The university project, which is the first of its kind in the UK, is projected to reduce cooling energy by up to 83% compared to using air cooling alone and adds only 4.5kW of heat per rack to the data center

 The water cooling system replaces the typical system fans with an internal and external manifold. Water is delivered directly into the rear of the server to cool it. This allows for a simple blind dock, a quick release mechanism for removing or installing the servers.

Internally, water is pumped through attached heat-sinks on the CPUs, Dual In-Line Memory Modules, onboard components, and IO which transfers heat into the water before being pumped away.

Water typically enters the system at up to 45°C; the subsequent heat transfer from the system components to the water typically results in a water temperature increase of approximately 10°C and, in doing so, reduces the temperature of the system. Lenovo also partnered with Mellanox and OCF to deploy the project.

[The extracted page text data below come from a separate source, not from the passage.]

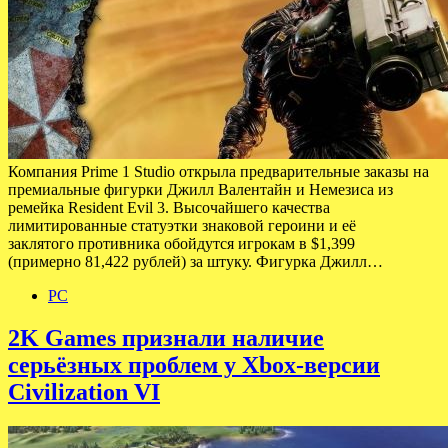
Компания Prime 1 Studio открыла предварительные заказы на
премиальные фигурки Джилл Валентайн и Немезиса из
ремейка Resident Evil 3. Высочайшего качества
лимитированные статуэтки знаковой героини и её
заклятого противника обойдутся игрокам в $1,399
(примерно 81,422 рублей) за штуку. Фигурка Джилл…
PC
2K Games признали наличие
серьёзных проблем у Xbox-версии
Civilization VI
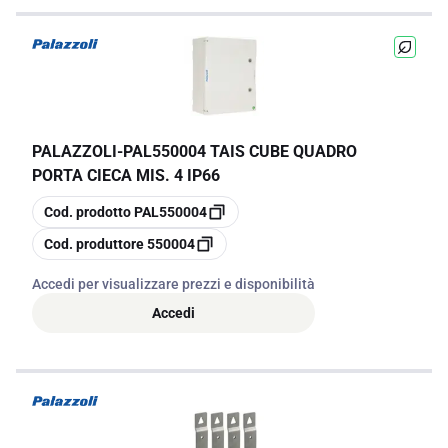
PALAZZOLI
-
PAL550004 TAIS CUBE QUADRO
PORTA CIECA MIS. 4 IP66
copia
Cod. prodotto
PAL550004
copia
Cod. produttore
550004
Accedi per visualizzare prezzi e disponibilità
Accedi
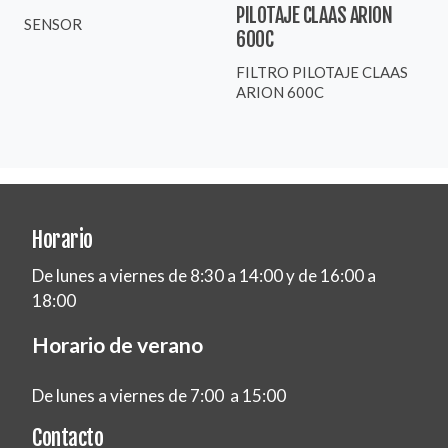
PILOTAJE CLAAS ARION
SENSOR
600C
FILTRO PILOTAJE CLAAS
ARION 600C
Horario
De lunes a viernes de 8:30 a 14:00 y de 16:00 a
18:00
Horario de verano
De lunes a viernes de 7:00 a 15:00
Contacto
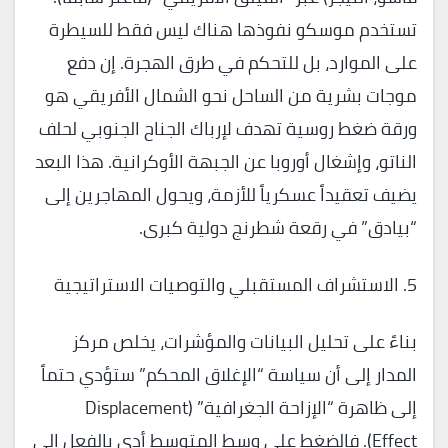
تستخدم موسكو نفوذها هناك ليس فقط للسيطرة
على الموارد، بل للتحكم في طرق الهجرة. إن دفع
موجات بشرية من الساحل نحو الشمال الأفريقي هو
ورقة ضغط روسية تهدف لإرباك الجناح الجنوبي لحلف
الناتو، وإشغال أوروبا عن الجبهة الأوكرانية. هذا البعد
يضيف تعقيداً عسكرياً للأزمة، ويحول المهاجرين إلى
“بيادق” في رقعة شطرنج دولية كبرى.
5. الاستشراف المستقبلي والتوصيات الاستراتيجية
بناءً على تحليل البيانات والمؤشرات، يخلص مركز
المدار إلى أن سياسة “الإغلاق المحكم” ستؤدي حتماً
إلى ظاهرة “الإزاحة الجغرافية” (Displacement
Effect). فالضغط على وسط المتوسط أدى بالفعل إلى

The system took nine months to develop from initial demonstration, system design and testing to validate all hardware for use with warm Water Cooling Technology. The system will eventually be connected to the University's central ‘BlueBear' HPC service and the technology will be used to power the University's private research cloud deployment.

“We're constantly experimenting with new technologies to improve the service we deliver to users. This project will allow us to manage 85% of the heat recovery from a single 30 kW rack leaving just 4.5kW of unrecovered heat in the data center.

“In addition, we are looking at adding a rear door heat exchanger to the system, which will capture this remaining heat and mean that we will need almost no air cooling for HPC research equipment.

“Although this has been a small deployment, we've been working with Lenovo and Mellanox to qualify new technology into the systems to meet our requirements.